Sunday, August 24, 2008

Parental Responsibility


Legislating for Parental Responsibility. I read with interest this story from Bermuda. The government is considering introducing legislation to make parents and guardians liable for the criminality of their children. Is that legal? Every Anguillian law student knows that criminal liability usually depends on two factors coming together. First, you need a prohibited act. Second, you need a guilty mind. Without a guilty mind and a criminal act, you are not normally guilty of a crime. Unless, it is a crime of strict liability.
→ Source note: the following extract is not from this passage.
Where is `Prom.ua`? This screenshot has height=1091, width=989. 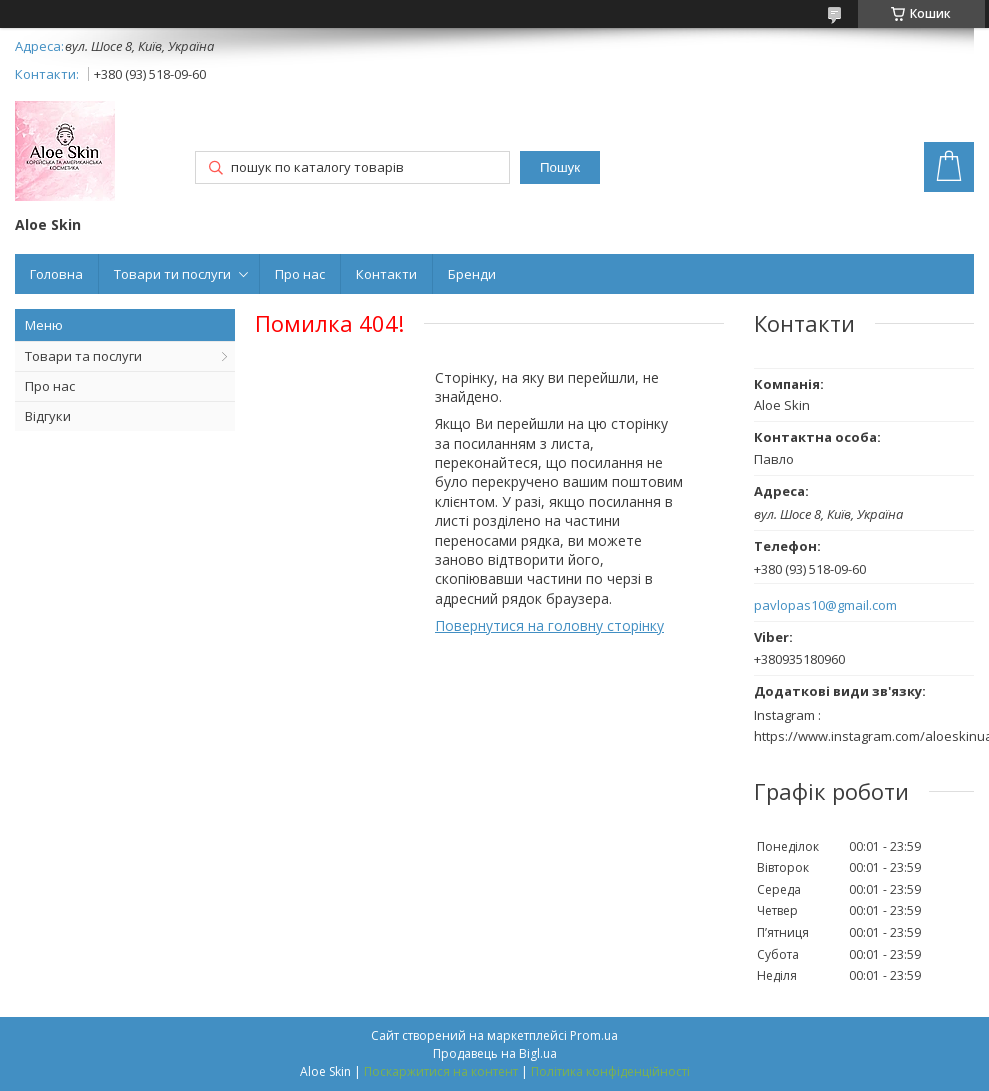 Prom.ua is located at coordinates (594, 1035). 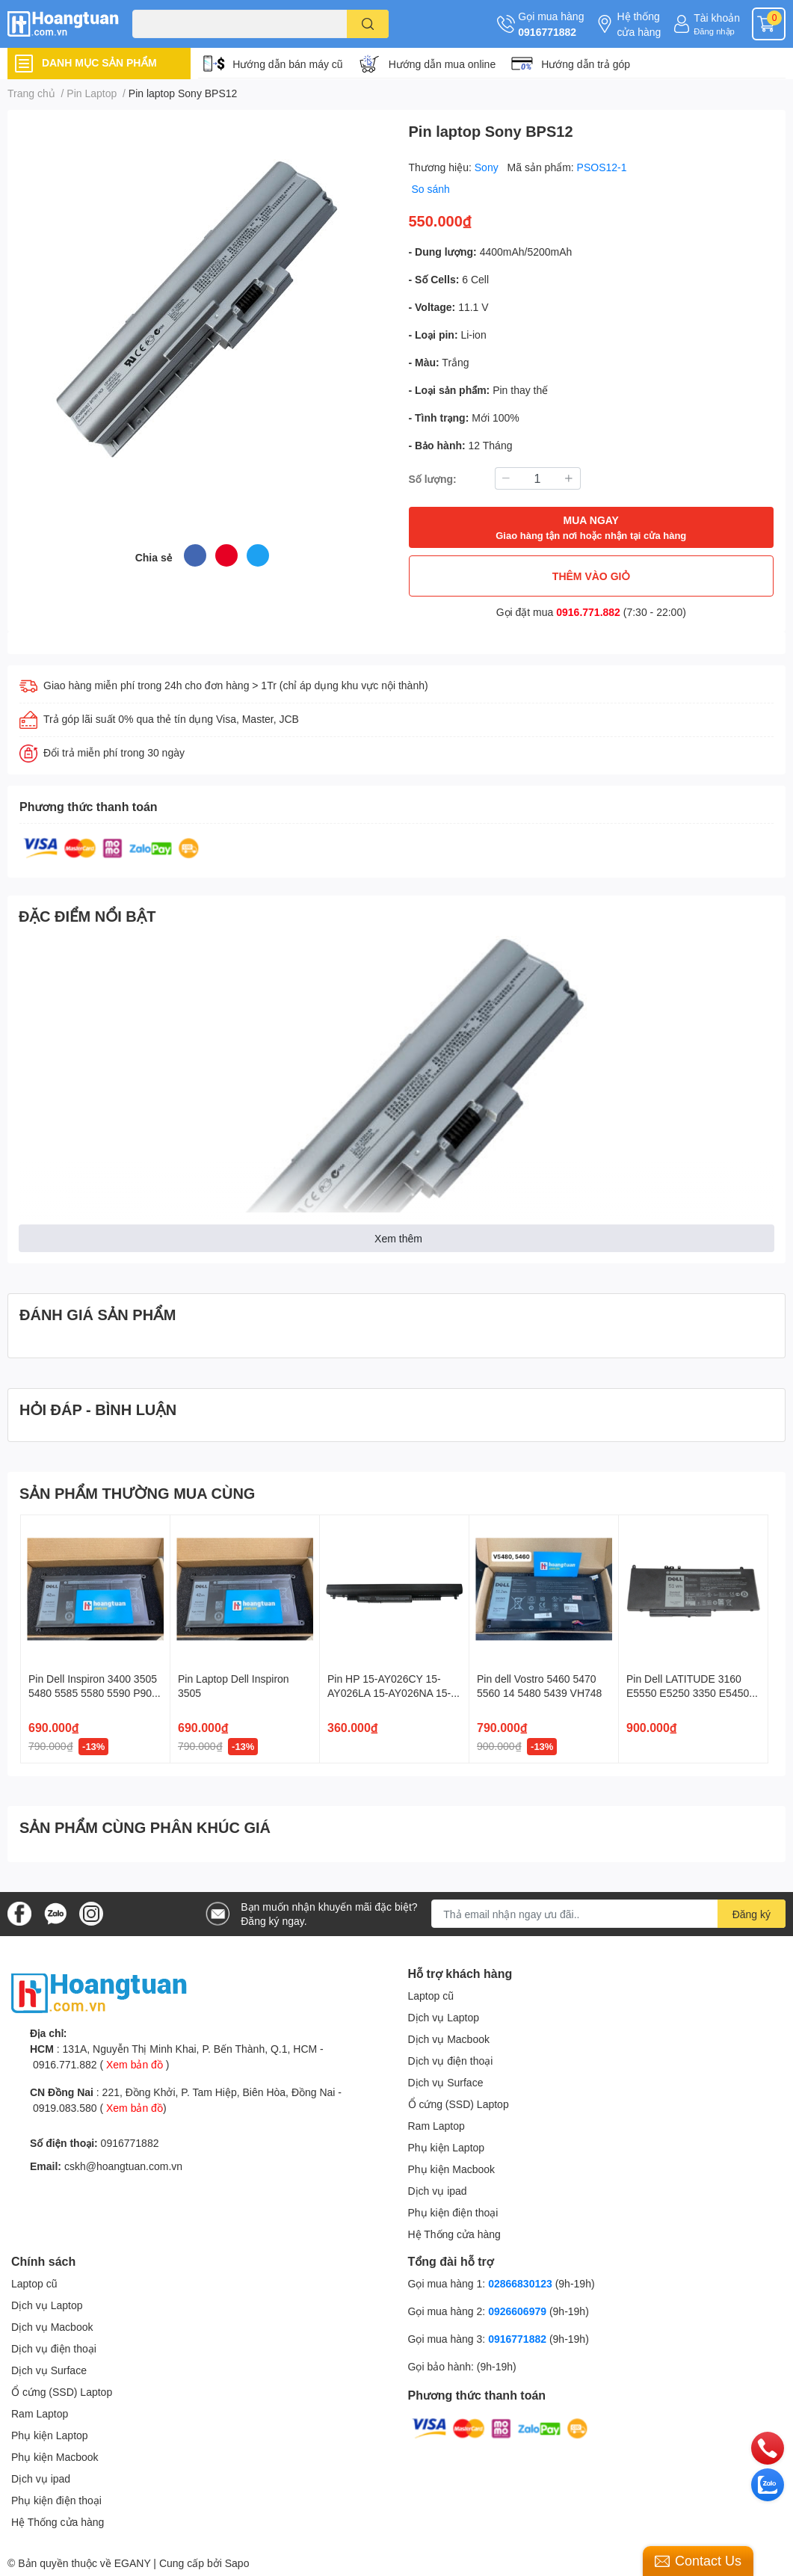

I remember Fitzroy Bryant of St Kitts. He was the Minister of Education in 1975 when I was a young lawyer practising in Basseterre. There was a serious problem of truancy at the time. He convinced his Cabinet colleagues to introduce a new offence into law. It was called “persistently permitting your child to be absent from school.” Many people said it was wrong to make a parent liable when his or her child stayed away from school. The cry was that most parents send their children off to school. They have no knowledge that the child does not attend but, instead, limes under the tree smoking marijuana and pretending to be a wannabe Los Angeles gansta. But, it did work. So far as I recall, the offence was never challenged in court. It may still be on the statute books in St Kitts, for all I know.

The way Fitzroy explained it would work was like this. Anyone seeing a child of school age on the street during school hours was encouraged to report the incident. The police would drive to the spot and pick up the child. They would find out if the child had written permission from the school principal to be out of school. If the child did not, he or she was taken to the police station and made to sit on the bench. The parent or guardian would be called to the station. He or she would be warned. The second time, there would be a more severe warning. The third time there would be a final warning. The fourth time was evidence of persistence. Now, the parent or guardian had some explaining to do. They cannot say they did not know their child was a persistent truant. They had received enough notice. They had plenty of time to work on finding out what was the child’s problem, and taking ameliorative action. It is this failure that was to be the offence. They would receive a summons to appear before the Magistrate. The Magistrate could fine or send to prison. Needless to say, no one expected a parent to be fined or imprisoned. Fitzroy’s hope was that the shock and shame would be sufficient. The parents would put that child under such heavy manners that future truancy would be out of the question. Did it work? I never heard that it did not.

So, there is nothing in principle wrong about making a parent liable for an offence when the child is persistently committing criminal acts. Presumably, it would not apply to the first instance of criminal conduct. Perhaps, not even to the second. But, a child doing criminal damage or criminal injury or engaging in any criminal conduct for a third time?

If the parent was liable for jail time, I guarantee you the third time would never happen. It would help if there was provision for counseling in life skills and civic responsibility before the third occasion. But, there can be no denying that it is what happens or does not happen in the home that decides whether or not a child grows up to be a pillar of society or a cancer on the body civic.

Is it time for us in Anguilla to contact the Bermuda government and learn from their legislation?